ExpressJet Airlines will shutter operations at the end of next month after passenger demand sharply declined due to the coronavirus, and United Airlines decided to consolidate its regional flying with another carrier.

Atlanta-based ExpressJet, which flies exclusively on behalf of United as United Express, says on 24 August that it will cease operations on 30 September and lay off most of its workforce. The company has no other airline customers. The 30 September date also coincides with the day that the US government’s financial assistance for airlines ends.

“On July 30, United Airlines selected CommutAir as its sole ERJ-145 operator, and asked ExpressJet Airlines to wind-down flying as a United Express regional carrier,” the airline says. “Due to the uncertainty of airline passenger travel as a result of the continuing pandemic, all ExpressJet flying for United Airlines will end on September 30, 2020.”

“In addition, with the termination of the CARES Act payroll support funding at that time, ExpressJet also will terminate or furlough most of its workforce on September 30, 2020, other than limited staff needed in connection with the wind-down of operations and the review of future business opportunities,” the airline says.

Faye Malarkey Black, president and chief executive of the Regional Airline Association (RAA), blasted lawmakers for not addressing airline payroll protections, saying that the administration and Congress have left “a giant question mark hovering over whether or not the payroll support programme would be extended as the pandemic rages on and demand remains enormously depressed”. 

United had said at the end of July that it will consolidate its regional flying to just one carrier, Cleveland, Ohio-based CommutAir after demand remained sluggish. Both CommutAir and ExpressJet flew Embraer ERJ-145s for the Chicago-based mainline carrier as United Express.

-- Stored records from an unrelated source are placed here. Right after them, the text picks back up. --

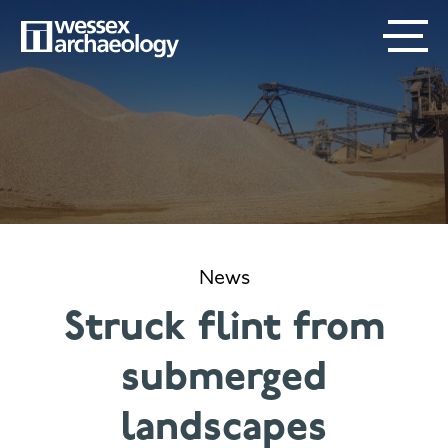
Skip
SECONDARY
MAIN
to
main
MENU
NAVIGATION
content
News
Struck flint from
submerged
landscapes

Last February, United had ended its relationship with Trans States Airlines, another United regional affiliate that operated the type, which shut down completely shortly thereafter. At the time, United had said it had made a “long-term” commitment to ExpressJet.

ExpressJet_United

An ExpressJet Airlines’ Embraer ERJ-145 operating as United Express

Also in February, ExpressJet disclosed plans to add 36 50-seat ERJ-145s to its fleet, and that it would divest of all of its larger E175s, becoming the world’s largest ERJ-145-only carrier, with more than 130 aircraft in its fleet.

ExpressJet is the third US regional airline to fold since the beginning of the coronavirus crisis in the air transport industry, following Trans States and Compass Airlines, which closed in April.

Prior to the pandemic, ExpressJet served more than 100 destinations in the USA, Canada and Mexico, with more than 3,300 weekly flights from bases in Chicago, Houston and Newark. It had about 3,000 employees.

CommutAir serves 50 destinations with about 1,000 weekly flights as United Express, operating 30 ERJ-145 aircraft, according to Cirium fleets data. United owns 40% of CommutAir, according to that carrier.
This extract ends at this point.